A peaceful walk for equal rights replaces the controversial Pride Parade in Serbia.
By Ivana Jovanovic for Southeast European Times in Belgrade -- 03/10/13
Serbian riot police guard the entrance of a park where the Pride Parade was to be held in Belgrade on September 28th. Authorities banned the parade for the third consecutive year. [AFP]
Despite a ban by the government on this year's Pride Parade in Belgrade, hundreds of citizens and human rights group representatives held a peaceful walk supporting the Lesbian, Gay, Bisexual and Transgender community last week.
The walk started in front of the government building and finished in front of parliament on Friday (September 27th), and took place without incident.
"I have mixed feelings," Dragana Mihajlovic, 33, an architect from Belgrade who took part in the walk, told SETimes. "I'm disappointed since the state couldn't manage the parade, but I'm also very proud on this walk since it is truly peaceful and it could be a sign that Serbian citizens have changed something in their mindset and that some smaller radical groups are causing problems."
The spontaneous walk took place as Belgrade officials were cancelling the following day's scheduled Pride Parade for the third consecutive year, citing security concerns.
This year's parade – and its cancellation – carried heightened importance because Serbia is attempting to earn a start date for EU accession negotiations. Establishing and implementing an anti-discrimination strategy is a key component of Serbia's efforts on its path towards EU accession. Two of the 35 EU accession chapters cover fundamental rights and justice issues.
"The banning of the [Pride] parade, which occurred for the third time, will certainly be reflected in the report on Serbia's progress towards European integration, which should be released in mid-October," Michael Davenport, head of the EU delegation in Serbia, told the daily newspaper Politika.
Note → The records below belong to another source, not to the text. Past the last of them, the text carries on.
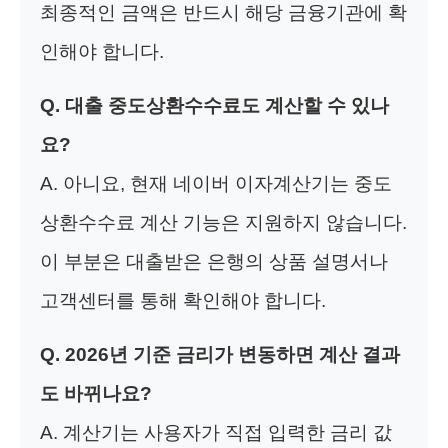
최종적인 금액은 반드시 해당 금융기관에 확
인해야 합니다.
Q. 대출 중도상환수수료도 계산할 수 있나
요?
A. 아니요, 현재 네이버 이자계산기는 중도
상환수수료 계산 기능은 지원하지 않습니다.
이 부분은 대출받은 은행의 상품 설명서나
고객센터를 통해 확인해야 합니다.
Q. 2026년 기준 금리가 변동하면 계산 결과
도 바뀌나요?
A. 계산기는 사용자가 직접 입력한 금리 값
A September survey by Ipsos Strategic Marketing showed that 63 percent of Serbian citizens support the LGBT community's right to hold the walk, while 31 percent were against it. The remaining 6 percent had no opinion.
"Once we realise that all people are equal in their rights and that the LGBT gathering is not much different than some workers union gathering, Serbia will be ready for the Pride Parade," Valerija Nikolic-Jovanovic, 64, a retired accountant in Belgrade, told SETimes.
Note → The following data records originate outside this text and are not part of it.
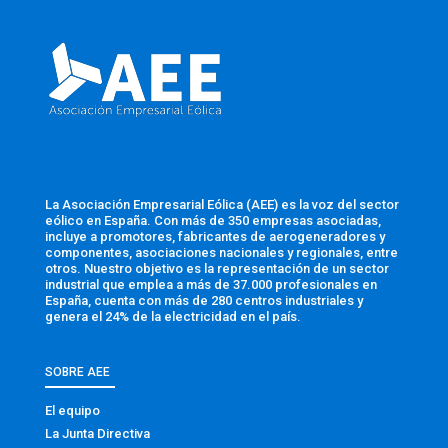
La Asociación Empresarial Eólica (AEE) es la voz del sector
eólico en España. Con más de 350 empresas asociadas,
incluye a promotores, fabricantes de aerogeneradores y
componentes, asociaciones nacionales y regionales, entre
otros. Nuestro objetivo es la representación de un sector
industrial que emplea a más de 37.000 profesionales en
España, cuenta con más de 280 centros industriales y
genera el 24% de la electricidad en el país.
SOBRE AEE
El equipo
La Junta Directiva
Goran Miletic, Civil Rights Defenders programme director for the Western Balkans and one of the parade's organisers, said citizens' opinions and support is very important and should not be swayed by official's talk of massive disorders and possible deaths.
"We were shocked, surprised and disappointed. The spontaneous gathering is protesting against the prohibition. It passed peacefully and we didn't disturb anyone," Miletic told SETimes.
President Tomislav Nikolic said that Serbia should start preparing to hold the Pride Parade next year in order to keep the country on its EU path.
Nikolic noted that under the constitution, all citizens are guaranteed the right to assemble, and that is one of the principles for which Serbia has been advocating as part of the fight for human rights.
"All citizens, regardless of their sexual or other orientation, should enjoy equal rights, and the state should commit to that in an adequate way," Nikolic said.
The first and only Pride Parade in Belgrade was held on October 10th 2010. The event was marred by violence, leaving 57 people injured in a clash with anti-gay protesters.